(Stored items from a collection)
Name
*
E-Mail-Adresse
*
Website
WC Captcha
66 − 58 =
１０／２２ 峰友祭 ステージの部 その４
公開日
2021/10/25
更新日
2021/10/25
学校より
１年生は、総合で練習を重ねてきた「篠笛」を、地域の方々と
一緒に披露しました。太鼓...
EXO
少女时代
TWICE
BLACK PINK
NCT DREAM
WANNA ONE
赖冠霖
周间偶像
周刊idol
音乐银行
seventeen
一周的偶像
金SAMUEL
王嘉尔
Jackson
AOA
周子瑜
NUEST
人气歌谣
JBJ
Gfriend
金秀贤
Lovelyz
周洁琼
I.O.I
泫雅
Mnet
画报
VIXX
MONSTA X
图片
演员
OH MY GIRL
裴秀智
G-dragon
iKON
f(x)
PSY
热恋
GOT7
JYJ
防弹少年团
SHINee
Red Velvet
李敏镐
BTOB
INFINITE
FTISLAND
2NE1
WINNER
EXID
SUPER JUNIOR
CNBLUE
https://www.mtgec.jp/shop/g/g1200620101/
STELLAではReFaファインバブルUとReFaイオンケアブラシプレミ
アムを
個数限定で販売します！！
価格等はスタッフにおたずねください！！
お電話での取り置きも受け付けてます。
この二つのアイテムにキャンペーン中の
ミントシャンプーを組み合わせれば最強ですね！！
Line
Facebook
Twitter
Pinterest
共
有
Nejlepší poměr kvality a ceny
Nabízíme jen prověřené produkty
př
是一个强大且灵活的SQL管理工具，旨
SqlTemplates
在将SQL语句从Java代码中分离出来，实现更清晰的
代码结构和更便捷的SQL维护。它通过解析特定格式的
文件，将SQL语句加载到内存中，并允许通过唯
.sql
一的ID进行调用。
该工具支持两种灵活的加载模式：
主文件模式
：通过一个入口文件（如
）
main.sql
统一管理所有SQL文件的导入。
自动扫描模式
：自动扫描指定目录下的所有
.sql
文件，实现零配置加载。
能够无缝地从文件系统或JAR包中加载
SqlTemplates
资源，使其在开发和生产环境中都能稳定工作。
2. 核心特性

#### [WORK INSTRUCTIONS]
Repeat exactly, and only, the lines from the one containing "https://www.mtgec.jp/shop/g/g1200620101/" through the last line above.

#### [ANSWER SPACE]
https://www.mtgec.jp/shop/g/g1200620101/
STELLAではReFaファインバブルUとReFaイオンケアブラシプレミ
アムを
個数限定で販売します！！
価格等はスタッフにおたずねください！！
お電話での取り置きも受け付けてます。
この二つのアイテムにキャンペーン中の
ミントシャンプーを組み合わせれば最強ですね！！
Line
Facebook
Twitter
Pinterest
共
有
Nejlepší poměr kvality a ceny
Nabízíme jen prověřené produkty
př
是一个强大且灵活的SQL管理工具，旨
SqlTemplates
在将SQL语句从Java代码中分离出来，实现更清晰的
代码结构和更便捷的SQL维护。它通过解析特定格式的
文件，将SQL语句加载到内存中，并允许通过唯
.sql
一的ID进行调用。
该工具支持两种灵活的加载模式：
主文件模式
：通过一个入口文件（如
）
main.sql
统一管理所有SQL文件的导入。
自动扫描模式
：自动扫描指定目录下的所有
.sql
文件，实现零配置加载。
能够无缝地从文件系统或JAR包中加载
SqlTemplates
资源，使其在开发和生产环境中都能稳定工作。
2. 核心特性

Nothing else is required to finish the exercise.